The financial media have been reporting “economic recovery” for the last six years. We have been told “QE” (Quantitative Easing) and 0% interest rates have produced a “wealth effect” that has made America’s economy the growth-engine for the world.
Although the stock market is still at record-highs, big investors now have what is called “risk aversion.” Liquidity has been disappearing in bond and equity markets because buyers are pulling back from high-yield investments. When there are fewer buyers (60% less volume), markets are vulnerable. Since October 2014, we have seen flash crashes, trading halts, and violent currency swings.
Last year, investors began fleeing from the Euro and the yen, and flocking to the U.S. dollar. The dollar rose powerfully against all currencies except gold. However, the dollar has taken some huge hits recently. Why?
Money printing is “life-support” for the failing health of the U.S. economy.
In segments of the economy that do not benefit from money-printing, economic contraction is becoming obvious. Weak data can no longer be explained away by “bad weather,” the “Grexit,” the “Ukraine,” the “strong dollar,” or the “polar vortex.” Too many key indicators in the real economy are pointing in the wrong direction.
Indicators of economic deterioration:
• Retail sales growth is the slowest since the July 2008 slump. Retail sales in automobiles, food, gas, furniture, merchandise and electronics are declining. Record numbers of shopping malls are closing.
• 6,000 retail chain-stores will close this year.

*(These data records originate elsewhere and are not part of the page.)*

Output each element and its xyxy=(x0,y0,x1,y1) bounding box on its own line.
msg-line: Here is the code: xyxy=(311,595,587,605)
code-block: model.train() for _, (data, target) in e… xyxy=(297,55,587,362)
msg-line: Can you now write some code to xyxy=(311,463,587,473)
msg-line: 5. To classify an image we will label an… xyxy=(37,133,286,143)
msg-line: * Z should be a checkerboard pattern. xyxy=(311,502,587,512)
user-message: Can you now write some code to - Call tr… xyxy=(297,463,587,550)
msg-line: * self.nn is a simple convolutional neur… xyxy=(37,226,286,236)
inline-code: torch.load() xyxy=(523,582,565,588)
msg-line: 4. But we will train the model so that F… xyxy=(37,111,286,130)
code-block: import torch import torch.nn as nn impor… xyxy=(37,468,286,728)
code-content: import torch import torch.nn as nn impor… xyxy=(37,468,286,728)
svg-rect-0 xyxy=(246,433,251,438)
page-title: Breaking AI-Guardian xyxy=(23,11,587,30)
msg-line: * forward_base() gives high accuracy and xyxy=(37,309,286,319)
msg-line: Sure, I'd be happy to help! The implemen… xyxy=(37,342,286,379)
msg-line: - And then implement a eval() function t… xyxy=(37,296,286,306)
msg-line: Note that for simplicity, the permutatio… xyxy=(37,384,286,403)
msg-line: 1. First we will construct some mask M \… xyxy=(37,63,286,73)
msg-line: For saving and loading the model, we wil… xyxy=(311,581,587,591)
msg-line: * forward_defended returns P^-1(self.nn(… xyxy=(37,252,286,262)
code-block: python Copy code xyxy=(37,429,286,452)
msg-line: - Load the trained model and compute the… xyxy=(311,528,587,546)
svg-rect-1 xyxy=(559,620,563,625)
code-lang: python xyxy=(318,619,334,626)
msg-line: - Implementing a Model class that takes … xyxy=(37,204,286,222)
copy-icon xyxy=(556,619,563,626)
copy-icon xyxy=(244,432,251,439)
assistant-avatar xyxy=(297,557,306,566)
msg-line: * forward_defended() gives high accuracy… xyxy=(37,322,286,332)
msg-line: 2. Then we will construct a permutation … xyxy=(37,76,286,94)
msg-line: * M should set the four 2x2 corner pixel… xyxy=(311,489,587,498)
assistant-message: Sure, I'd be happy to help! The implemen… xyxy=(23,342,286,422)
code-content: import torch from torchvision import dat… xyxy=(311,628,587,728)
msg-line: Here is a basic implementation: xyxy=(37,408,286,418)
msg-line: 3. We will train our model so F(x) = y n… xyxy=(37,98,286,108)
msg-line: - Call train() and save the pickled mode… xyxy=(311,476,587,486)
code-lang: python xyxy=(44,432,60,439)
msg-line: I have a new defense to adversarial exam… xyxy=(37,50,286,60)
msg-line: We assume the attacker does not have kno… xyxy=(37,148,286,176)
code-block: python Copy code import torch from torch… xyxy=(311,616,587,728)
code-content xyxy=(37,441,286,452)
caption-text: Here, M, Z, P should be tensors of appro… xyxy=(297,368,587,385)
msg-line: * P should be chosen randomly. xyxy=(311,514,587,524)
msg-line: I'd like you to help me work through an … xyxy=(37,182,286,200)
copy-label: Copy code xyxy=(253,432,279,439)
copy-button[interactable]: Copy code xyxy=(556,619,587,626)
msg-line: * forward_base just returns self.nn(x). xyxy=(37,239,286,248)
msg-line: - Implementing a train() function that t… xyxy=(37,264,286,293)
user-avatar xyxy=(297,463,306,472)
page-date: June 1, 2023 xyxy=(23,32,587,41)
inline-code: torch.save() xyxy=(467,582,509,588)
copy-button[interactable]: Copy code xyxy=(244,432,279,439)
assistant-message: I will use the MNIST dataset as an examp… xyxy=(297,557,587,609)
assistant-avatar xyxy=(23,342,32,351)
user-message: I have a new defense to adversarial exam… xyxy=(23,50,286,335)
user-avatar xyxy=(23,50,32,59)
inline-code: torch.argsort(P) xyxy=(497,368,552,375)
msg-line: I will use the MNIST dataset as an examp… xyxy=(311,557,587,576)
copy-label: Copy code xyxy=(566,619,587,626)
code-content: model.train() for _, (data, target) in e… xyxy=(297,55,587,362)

Retail Industry Chains announced 6,000 businesses to close in 2015 (about.com).
• “Transports” are in a steep decline (“Trannies” are a combination of railroads, trucks, airlines that move goods and products). Because of the steep decline in demand for products, there is less need for transports. In 6 months, the Baltic Dry Index has crashed 70% (Jan.18, 2016).
• 28% of Americans have left the labor force (93,149,000). An all-time high number of young people eligible to work do not have jobs.
• Small-business bankruptcy numbers are soaring. Since 2008, more Americans have been closing businesses (going under) than starting businesses. And there is an accelerating decline in the rate of new formations of “employer businesses.”
• Money “velocity” is slowing. Money velocity is the rate at which people spend/use money. The more Americans are afraid to spend money, the more economic activity declines.